TUNIS: Tunisian police stormed the building of the Deanship of Lawyers on Saturday and arrested Sonia Dahmani, a lawyer known for her fierce criticism of President Kais Saied, and then arrested two journalists who witnessed the confrontation, a journalists’ syndicate said.

Two IFM radio journalists, Mourad Zghidi and Borhen Bsaiss, were arrested, an official in the country’s main journalists’ syndicate told Reuters. The incident was the latest in a series of arrests and investigations targeting activists, journalists and civil society groups critical of Saied and the government. The move reinforces opponents’ fears of an increasingly authoritarian government ahead of presidential elections expected later this year.

Dahmani was arrested after she said on a television program this week that Tunisia is a country where life is not pleasant.

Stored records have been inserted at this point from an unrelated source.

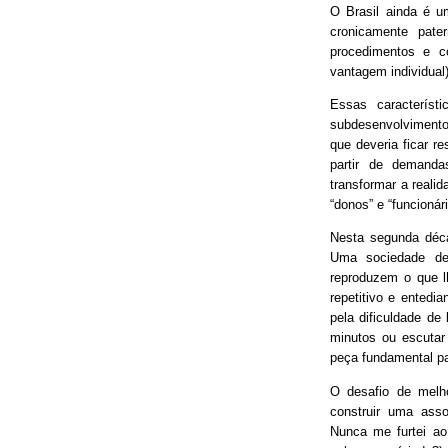
O Brasil ainda é 
cronicamente pater
procedimentos e 
vantagem individual)
Essas característ
subdesenvolvimento
que deveria ficar r
partir de demand
transformar a real
“donos” e “funcionári
Nesta segunda déca
Uma sociedade de
reproduzem o que lh
repetitivo e entedia
pela dificuldade de
minutos ou escutar
peça fundamental p
O desafio de melh
construir uma asso
Nunca me furtei ao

She was commenting on a speech by Saied, who said there was a conspiracy to push thousands of undocumented migrants from Sub-Saharan countries to stay in Tunisia. Dahmani was called before a judge on Wednesday on suspicion of spreading rumors and attacking public security following her comments, but she asked for postponement of the investigation.

The judge rejected her request. Dozens of lawyers took to the streets in protest on Saturday night, carrying banners reading “Our profession will not kneel” and “We will continue the struggle” Saied came to power in free elections in 2019. Two years later he seized additional powers when he shut down the elected parliament and moved to rule by decree before assuming authority over the judiciary.

Since Tunisia’s 2011 revolution, the country has won more press freedoms and is considered one of the more open media environments in the Arab world. Politicians, journalists and unions, however, say that freedom of the press faces a serious threat under the rule of Saied. The president has rejected the accusations and said he will not become a dictator.